» Work request: Only the lines below from the one containing "कमिटीको अध्यक्षमा..." through the one containing "e der Kinder" belong in the answer, set down exactly, with the pictures left out.

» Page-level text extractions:
-- Opening Marker --

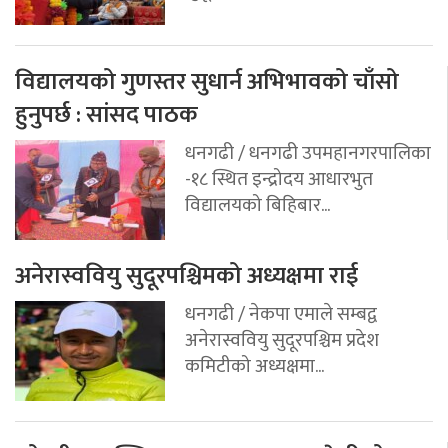
विद्यालयको गुणस्तर सुधार्न अभिभावको चाँसो
हुनुपर्छ : सांसद पाठक
धनगढी / धनगढी उपमहानगरपालिका
-१८ स्थित इन्द्रोदय आधारभुत
विद्यालयको बिहिबार...
अनेरास्ववियु सुदूरपश्चिमको अध्यक्षमा राई
धनगढी / नेकपा एमाले सम्बद्व
अनेरास्ववियु सुदूरपश्चिम प्रदेश
कमिटीको अध्यक्षमा...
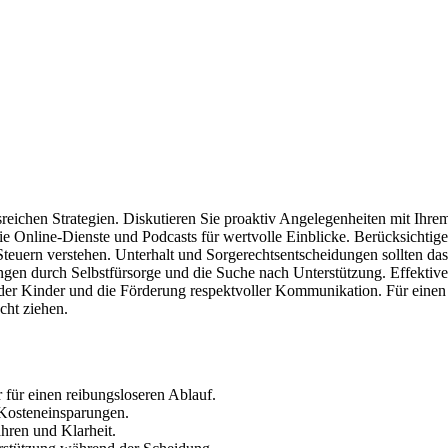
reichen Strategien. Diskutieren Sie proaktiv Angelegenheiten mit Ihre
e Online-Dienste und Podcasts für wertvolle Einblicke. Berücksichtig
 Steuern verstehen. Unterhalt und Sorgerechtsentscheidungen sollten das
ngen durch Selbstfürsorge und die Suche nach Unterstützung. Effektive
e der Kinder und die Förderung respektvoller Kommunikation. Für einen
cht ziehen.
für einen reibungsloseren Ablauf.
 Kosteneinsparungen.
hren und Klarheit.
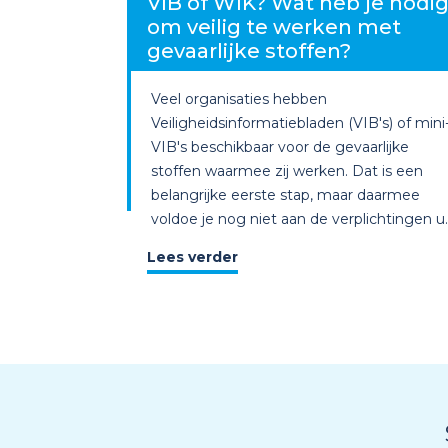
VIB of WIK? Wat heb je nodi
om veilig te werken met
gevaarlijke stoffen?
Veel organisaties hebben
Veiligheidsinformatiebladen (VIB's) of mini
VIB's beschikbaar voor de gevaarlijke
stoffen waarmee zij werken. Dat is een
belangrijke eerste stap, maar daarmee
voldoe je nog niet aan de verplichtingen u..
Lees verder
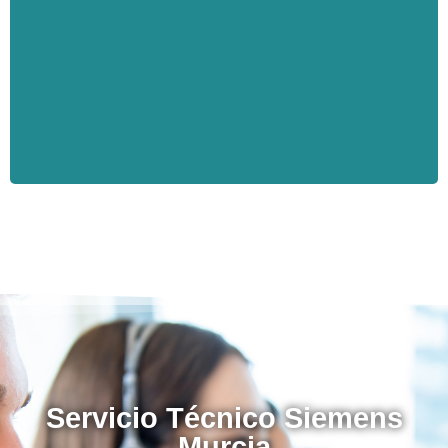
anticiparse a la avería evitándole gastos
innecesarios
Servicio Técnico Siemens
Murcia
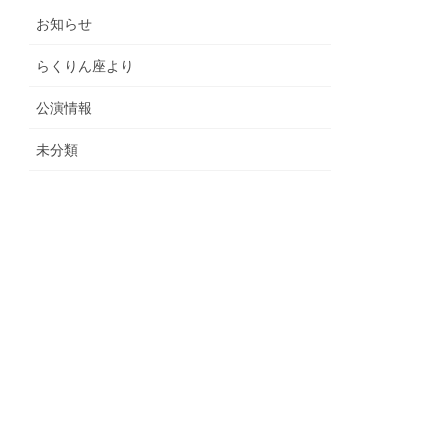
お知らせ
らくりん座より
公演情報
未分類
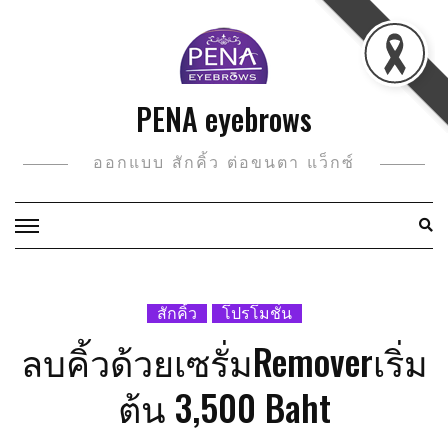
Skip
to
content
PENA eyebrows
ออกแบบ สักคิ้ว ต่อขนตา แว็กซ์
สักคิ้ว
โปรโมชั่น
ลบคิ้วด้วยเซรั่มRemoverเริ่ม
ต้น 3,500 Baht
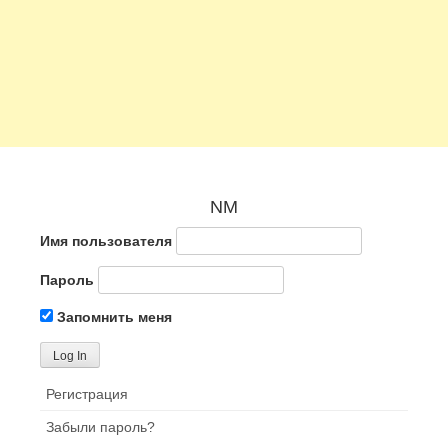
NM
Имя пользователя
Пароль
Запомнить меня
Регистрация
Забыли пароль?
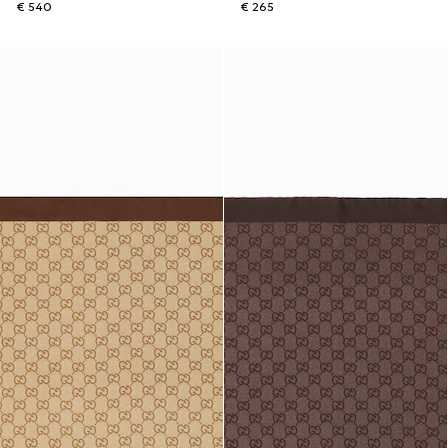
€ 540
€ 265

-- Closing Marker --

» Solution to this task:
कमिटीको अध्यक्षमा...
reichen Strategien. Diskutieren Sie proaktiv Angelegenheiten mit Ihre
e Online-Dienste und Podcasts für wertvolle Einblicke. Berücksichtig
 Steuern verstehen. Unterhalt und Sorgerechtsentscheidungen sollten das
ngen durch Selbstfürsorge und die Suche nach Unterstützung. Effektive
e der Kinder und die Förderung respektvoller Kommunikation. Für einen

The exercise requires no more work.